Official Implementation for ACM Multimedia 2023 paper CLIP-Count: Towards Text-Guided Zero-Shot Object Counting.
TL;DR: We count anything with text descriptions.
Update
🔥🔥🔥 [Jul 26] Our paper is accepted by ACM Multimedia 2023.
🔥🔥🔥 [Aug 12] The code and pretrained model is released.
Environment: Create a virtural environment use Anaconda, and install all dependencies.
conda create -n clipcount python=3.8 -y;
conda activate clipcount;
conda install pytorch==1.10.0 torchvision==0.11.0 torchaudio==0.10.0 cudatoolkit=10.2 -c pytorch
# For GPU with CUDA version 11.x, please use:
# conda install pytorch==1.10.0 torchvision==0.11.0 torchaudio==0.10.0 cudatoolkit=11.3 -c pytorch -c conda-forge
pip install -r requirements.txt
pip install ftfy regex tqdm
pip install git+https://github.com/openai/CLIP.git
Data: We conduct experiments over three datasets, you can download and use whichever you would like to test. The three dataset could be downloaded at: FSC-147 | CARPK | ShanghaiTech. Notice that you have to download the annoations of FSC-147 separately from their repo.
Extract and put the downloaded data in the data/
dir. The complete file structure should look like this.

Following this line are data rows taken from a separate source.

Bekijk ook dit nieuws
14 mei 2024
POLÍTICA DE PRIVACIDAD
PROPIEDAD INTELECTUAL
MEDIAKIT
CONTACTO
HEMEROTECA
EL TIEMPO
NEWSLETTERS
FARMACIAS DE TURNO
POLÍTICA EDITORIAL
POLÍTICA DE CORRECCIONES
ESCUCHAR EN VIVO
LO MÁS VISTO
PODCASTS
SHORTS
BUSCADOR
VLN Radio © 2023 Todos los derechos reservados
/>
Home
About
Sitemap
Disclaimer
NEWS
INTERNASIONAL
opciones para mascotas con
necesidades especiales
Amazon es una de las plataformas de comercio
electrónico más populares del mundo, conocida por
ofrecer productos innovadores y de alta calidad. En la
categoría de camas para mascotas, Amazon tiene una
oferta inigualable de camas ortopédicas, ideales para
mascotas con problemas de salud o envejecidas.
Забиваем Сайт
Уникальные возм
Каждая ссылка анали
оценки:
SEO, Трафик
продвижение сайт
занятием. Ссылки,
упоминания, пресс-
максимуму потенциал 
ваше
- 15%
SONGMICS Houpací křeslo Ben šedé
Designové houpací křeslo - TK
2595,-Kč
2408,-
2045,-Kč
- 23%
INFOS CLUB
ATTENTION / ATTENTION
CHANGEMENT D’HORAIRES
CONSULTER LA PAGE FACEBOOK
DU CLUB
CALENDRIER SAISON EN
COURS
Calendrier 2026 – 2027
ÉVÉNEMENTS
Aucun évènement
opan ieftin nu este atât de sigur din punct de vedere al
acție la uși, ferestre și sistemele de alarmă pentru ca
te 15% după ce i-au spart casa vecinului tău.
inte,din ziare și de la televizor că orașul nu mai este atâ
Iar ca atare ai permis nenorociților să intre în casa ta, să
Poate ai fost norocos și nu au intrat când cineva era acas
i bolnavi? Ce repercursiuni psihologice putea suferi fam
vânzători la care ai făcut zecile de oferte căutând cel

You don't have to download all the dataset for evaluation, but you must have FSC-147 if you want to train the model.
data
├─CARPK/
│ ├─Annotations/
│ ├─Images/
│ ├─ImageSets/
│
├─FSC/
│ ├─gt_density_map_adaptive_384_VarV2/
│ ├─images_384_VarV2/
│ ├─FSC_147/
│ │ ├─ImageClasses_FSC147.txt
│ │ ├─Train_Test_Val_FSC_147.json
│ │ ├─ annotation_FSC147_384.json
│
├─ShanghaiTech/
│ ├─part_A/
│ ├─part_B/
📘 Train. you can train the model using the following command. For first time you run the code, the forzen CLIP weight would be downloaded.
CUDA_VISIBLE_DEVICES=0 python run.py --mode train --exp_name exp --batch_size 32
Notice that the MAE logged during training is lower than the testing time, this is because training image is cropped from the whole image, while testing time sliding windows algorithm is applied.
🧰 Evaluation. Test the performance of trained ckpt with following command. You can change the --dataset_type
parameter to test on different datasets.
CUDA_VISIBLE_DEVICES=0 python run.py --mode test --exp_name exp --batch_size 32 --dataset_type FSC --ckpt path/to/model.ckpt
We provide a pre-trained ckpt of our full model, which has similar quantitative result as presented in the paper.
FSC val MAE | FSC val RMSE | FSC test MAE | FSC test RMSE | CARPK MAE | CARPK RMSE |
---|---|---|---|---|---|
18.93 | 66.10 | 17.45 | 104.88 | 11.70 | 13.94 |
Part-A MAE | Part-A RMSE | Part-B MAE | Part-B RMSE |
---|---|---|---|
197.47 | 319.75 | 47.92 | 80.48 |
💻 Interactive Web App. We provide a user-friendly interface to let you interact with CLIP-Count. You can start a web app using following command:
CUDA_VISIBLE_DEVICES=0 python run.py --mode app --exp_name exp --batch_size 32 --ckpt path/to/model.ckpt
You can follow the instructions on the terminal to visit the interface,
$ Running on local URL: http://127.0.0.1:xxxx
$ Running on public URL: https://xxxxxxxx-xxxx-xxxx.gradio.live
$ This share link expires in 72 hours. For free permanent hosting and GPU upgrades (NEW!), check out Spaces: https://huggingface.co/spaces
The interface would look like this. You can upload images and input prompts to test the model.
Consider cite us if you find our paper is useful in your research :).
@article{jiang2023clip,
title={CLIP-Count: Towards Text-Guided Zero-Shot Object Counting},
author={Jiang, Ruixiang and Liu, Lingbo and Chen, Changwen},
journal={arXiv preprint arXiv:2305.07304},
year={2023}
}
This project is based on implementation from CounTR.